I just hope it didn't die inside the egg. That is the worst I'll find out eventually...


----------



## wildak (Mar 14, 2012)

Easter is on it's way, maybe it will be blue.


----------



## wellington (Mar 14, 2012)

wildak said:


> Easter is on it's way, maybe it will be blue.



My thoughts. It's going to hatch out for Easter LOL


----------



## allegraf (Mar 14, 2012)

That is a bad egg. I would dump it before it breaks in the incubator and makes a mess. Sometimes they explode. The one next to is isn't looking too hot either. Sorry.


----------



## ALDABRAMAN (Mar 14, 2012)

That does not look healthy.


----------



## Jacqui (Mar 14, 2012)

Not an Easter turtle egg.  Not even a blue bird of happiness egg.  Instead, like was said, looks like a bad one.   Sorry, no blue sulcata (but that would be neat to see)


----------



## turtlelady80 (Mar 14, 2012)

Lol,thanks. I needed to laugh a little. Sucks because I was so excited. Oh well, have to wait til next year.


----------



## Jacqui (Mar 14, 2012)

turtlelady80 said:


> Lol,thanks. I needed to laugh a little. Sucks because I was so excited. Oh well, have to wait til next year.

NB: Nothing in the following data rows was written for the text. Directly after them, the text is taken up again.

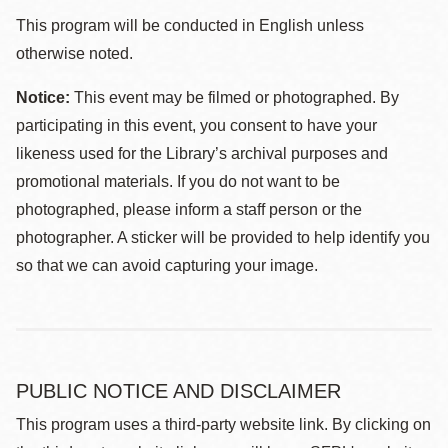
This program will be conducted in English unless
otherwise noted.
Notice:
This event may be filmed or photographed. By
participating in this event, you consent to have your
likeness used for the Library’s archival purposes and
promotional materials. If you do not want to be
photographed, please inform a staff person or the
photographer. A sticker will be provided to help identify you
so that we can avoid capturing your image.
PUBLIC NOTICE AND DISCLAIMER
This program uses a third-party website link. By clicking on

I totally understand. I've learned to try to find the humor in these sad events. I have hingebacks and have gone for years without hatching any out until the two just before Thanksgiving.  Years ago, they were my first eggs and with so much less knowledge and without the group of hingeback folks I now have to turn to, those first several clutches hatched and at 100%. Then came my dry years and dozens of eggs that for one reason or another failed to hatch. My hope for you is that maybe the other eggs may hatch or atleast your next clutch will do better. *hugs*


----------



## l0velesly (Mar 14, 2012)

What a bummer


----------



## turtlelady80 (Mar 14, 2012)

Thanks for the kind words. I'm bummed but I have to remember that these things happen. I was told I'd be LUCKY if I got ANY hatchlings my first go around so.... Crossin my fingers for the second clutch. We will see....


----------



## nicoleandrocky (Mar 14, 2012)

Sorry  Hope the others are ok though!


----------



## dmarcus (Mar 14, 2012)

Thats too bad, I have my fingers crossed that the other two are able to make it..


----------



## Radiated (Mar 14, 2012)

Hope the others will make it


----------